A Trusted Digital Ecosystem Requires Glass Breaking Legislative Change – IAF Summit Recap

The observational age that drives change in all avenues of human life requires data governance marked by an orderly transition to demonstrable accountability.  Provable responsibility means new ways of thinking about fair processing legislation that is driven by clear objectives and investments in the regulatory infrastructure.  Accountable organizations during this transitional period will need demonstrable operational efficiencies as organizations wrestle with thorny issues like disease free human spaces during a global pandemic.  These preceding three sentences summarize the IAF annual summit held virtually over three days in April.    
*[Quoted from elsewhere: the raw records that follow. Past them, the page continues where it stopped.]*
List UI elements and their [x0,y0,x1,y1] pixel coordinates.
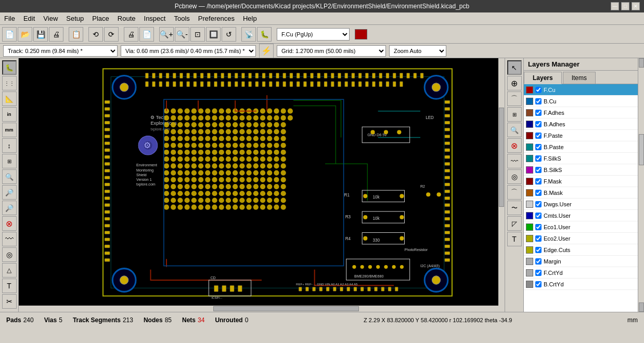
layer-row[interactable]: F.Mask [524,176,638,187]
arc-tool-button[interactable]: 〰 [2,232,17,246]
layer-visibility-checkbox[interactable] [535,144,542,150]
menu-help[interactable]: Help [239,12,261,24]
layer-row[interactable]: B.Cu [524,96,638,107]
grid-tool-button[interactable]: ⋮⋮ [2,76,17,90]
layer-selector[interactable]: F.Cu (PgUp) B.Cu (PgDn) [277,28,350,41]
text-tool-button[interactable]: T [2,279,17,293]
toolbar-btn-zoomin[interactable]: 🔍+ [159,27,174,42]
minimize-button[interactable]: — [611,2,619,10]
layer-visibility-checkbox[interactable] [535,155,542,162]
close-button[interactable]: ✕ [632,2,640,10]
layer-visibility-checkbox[interactable] [535,201,542,207]
maximize-button[interactable]: □ [621,2,629,10]
menu-preferences[interactable]: Preferences [194,12,239,24]
menu-edit[interactable]: Edit [19,12,39,24]
mm-tool-button[interactable]: mm [2,123,17,137]
menu-file[interactable]: File [0,12,19,24]
toolbar-btn-gerber[interactable]: 📄 [139,27,154,42]
grid-select[interactable]: Grid: 1.2700 mm (50.00 mils) [277,45,386,57]
layer-row[interactable]: B.SilkS [524,164,638,176]
rt-via-button[interactable]: ◎ [507,169,522,184]
tab-layers[interactable]: Layers [524,72,562,84]
layer-visibility-checkbox[interactable] [535,167,542,173]
rt-delete-button[interactable]: ⊗ [507,138,522,153]
layer-visibility-checkbox[interactable] [535,224,542,230]
canvas-vscroll[interactable] [498,58,505,306]
toolbar-btn-netlist[interactable]: 📡 [241,27,256,42]
measure-tool-button[interactable]: 📐 [2,91,17,106]
layer-visibility-checkbox[interactable] [535,270,542,276]
tab-items[interactable]: Items [563,72,596,84]
toolbar-btn-layercolor[interactable] [355,29,367,39]
edit-tool-button[interactable]: ✂ [2,294,17,309]
toolbar-btn-redo[interactable]: ⟳ [104,27,119,42]
rt-inspect-button[interactable]: 🔍 [507,123,522,137]
layer-visibility-checkbox[interactable] [535,258,542,265]
circle-tool-button[interactable]: ◎ [2,247,17,262]
layer-visibility-checkbox[interactable] [535,133,542,139]
layers-scrollbar[interactable] [638,58,644,312]
layer-row[interactable]: Dwgs.User [524,199,638,210]
inspect-tool-button[interactable]: 🔎 [2,185,17,200]
layer-row[interactable]: F.Adhes [524,107,638,118]
toolbar-btn-zoomarea[interactable]: 🔲 [206,27,221,42]
layer-visibility-checkbox[interactable] [535,121,542,127]
toolbar-btn-print[interactable]: 🖨 [49,27,63,42]
layer-visibility-checkbox[interactable] [535,178,542,184]
layer-row[interactable]: F.SilkS [524,153,638,164]
menu-route[interactable]: Route [113,12,140,24]
layer-visibility-checkbox[interactable] [535,213,542,219]
layer-visibility-checkbox[interactable] [535,235,542,242]
layer-visibility-checkbox[interactable] [535,190,542,196]
toolbar-btn-2[interactable]: 📂 [18,27,32,42]
via-select[interactable]: Via: 0.60 mm (23.6 mils)/ 0.40 mm (15.7 … [121,45,256,57]
rt-wave-button[interactable]: 〰 [507,154,522,168]
toolbar-btn-undo[interactable]: ⟲ [88,27,103,42]
rt-pads-button[interactable]: ⊞ [507,107,522,122]
layer-row[interactable]: Eco1.User [524,221,638,233]
cursor-tool-button[interactable]: ↕ [2,138,17,153]
layer-visibility-checkbox[interactable] [535,281,542,287]
toolbar-btn-refresh[interactable]: ↺ [222,27,236,42]
layer-row[interactable]: Edge.Cuts [524,244,638,256]
rt-tune-button[interactable]: 〜 [507,201,522,215]
rt-select-button[interactable]: ↖ [507,60,522,75]
rt-text-button[interactable]: T [507,232,522,246]
rt-arc-button[interactable]: ⌒ [507,185,522,200]
layer-row[interactable]: Eco2.User [524,233,638,244]
menu-inspect[interactable]: Inspect [140,12,170,24]
toolbar-btn-drc[interactable]: 🐛 [257,27,272,42]
zoom-select[interactable]: Zoom Auto [389,45,446,57]
search-tool-button[interactable]: 🔍 [2,169,17,184]
array-tool-button[interactable]: ⊞ [2,154,17,168]
netinspector-button[interactable]: ⚡ [259,44,274,58]
menu-tools[interactable]: Tools [170,12,194,24]
toolbar-btn-3[interactable]: 💾 [33,27,48,42]
layer-row[interactable]: B.CrtYd [524,279,638,290]
toolbar-btn-print2[interactable]: 🖨 [124,27,138,42]
toolbar-btn-zoomfit[interactable]: ⊡ [190,27,205,42]
polygon-tool-button[interactable]: △ [2,263,17,278]
layer-row[interactable]: B.Adhes [524,118,638,130]
canvas-hscroll[interactable] [19,306,505,312]
layer-row[interactable]: F.Cu [524,84,638,96]
layer-row[interactable]: Cmts.User [524,210,638,221]
select-tool-button[interactable]: 🐛 [2,60,17,75]
inch-tool-button[interactable]: in [2,107,17,122]
layer-visibility-checkbox[interactable] [535,98,542,104]
layer-visibility-checkbox[interactable] [535,247,542,253]
layer-row[interactable]: F.Paste [524,130,638,141]
toolbar-btn-1[interactable]: 📄 [2,27,17,42]
menu-place[interactable]: Place [88,12,113,24]
track-select[interactable]: Track: 0.250 mm (9.84 mils) * [3,45,118,57]
layer-visibility-checkbox[interactable] [535,110,542,116]
layer-row[interactable]: B.Paste [524,141,638,153]
highlight-tool-button[interactable]: 🔎 [2,201,17,215]
pcb-canvas[interactable]: ⚙ Tech Explorations txplore.com ⚙ Enviro… [19,58,505,312]
rt-shape-button[interactable]: ◸ [507,216,522,231]
menu-view[interactable]: View [39,12,62,24]
rt-add-button[interactable]: ⊕ [507,76,522,90]
no-tool-button[interactable]: ⊗ [2,216,17,231]
menu-setup[interactable]: Setup [62,12,88,24]
toolbar-btn-zoomout[interactable]: 🔍- [175,27,189,42]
As the title of the summit, “Mapping a Pathway for Functional Accountability Through the Data Protection Chaos,” indicates, the summit looked at three different but related issues each of its three days: 

  • The first day took a look at demonstrable accountability from the perspective of both organizations building demonstrable structures and regulators demanding clear evidence of those structures and risk processes.  Since both organizations and regulators frequently lack the resources to meet these goals, two panels, one consisting of companies and the other made up of regulators, responded.  Representatives of leading companies discussed how their companies use a trust model or code in the operation of their businesses that also helps protect the privacy of their customers’ personal information. The regulators discussed how they look at evidence of demonstrable accountability which can include privacy impact assessments and data protection impact assessments, audits, and compliance with codes of conduct and certification schemes.        
  • Day two focused on whether information policy legislation should be based on incremental or transformational changes to existing laws. The first panel discussion began with principles for accountability-based legislation and flowed into the need for clear objectives when designing legislation.  The second panel weighed whether objective measures could be used to make subjective decisions on fair processing program adequacy.  This session illuminated the need to go beyond enforcement and look to oversight as a means of achieving fair practices.  The day finished with a panel discussion on whether the drivers for real changes in privacy approaches could overcome the natural nature of law to revert to legacy models even when those models are out of date.
  • Day three focused on operational efficiency to smooth the way to accountability implementation.  It began with a prediction by the President and CEO of the IAPP that the privacy field needs 500,000 new privacy professionals because new privacy laws have created a growing demand.  This prediction is consistent with day one’s discussion about skill gaps at both companies and regulatory agencies.  Next a panel discussed how internal and external audit can provide demonstrable proof points and made the case that sound controls are necessary for performance reviews.  The next panel focused on efficiency in vendor oversight and reviews, a pressing issue for organizations with thousands of vendors. The last panel used vaccine passports as an example of demonstrable accountability to illustrate the issues that need to be addressed and how to address them (e.g., don’t confuse travel and privacy issues, the necessity for accuracy of identity when using health data, equity issues).   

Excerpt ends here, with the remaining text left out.